(Extracted records)

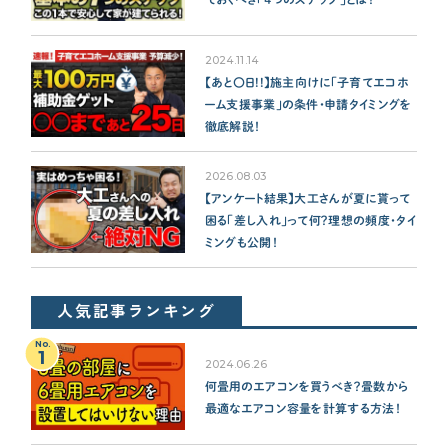
2024.11.14
【あと〇日!!】施主向けに「子育てエコホ
ーム支援事業」の条件・申請タイミングを
徹底解説！
2026.08.03
【アンケート結果】大工さんが夏に貰って
困る「差し入れ」って何？理想の頻度・タイ
ミングも公開！
人気記事ランキング
No.
1
2024.06.26
何畳用のエアコンを買うべき？畳数から
最適なエアコン容量を計算する方法！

**What to work on:** Every line above should be copied exactly, apart from any pictures.

**Answer space:**
2024.11.14
【あと〇日!!】施主向けに「子育てエコホ
ーム支援事業」の条件・申請タイミングを
徹底解説！
2026.08.03
【アンケート結果】大工さんが夏に貰って
困る「差し入れ」って何？理想の頻度・タイ
ミングも公開！
人気記事ランキング
No.
1
2024.06.26
何畳用のエアコンを買うべき？畳数から
最適なエアコン容量を計算する方法！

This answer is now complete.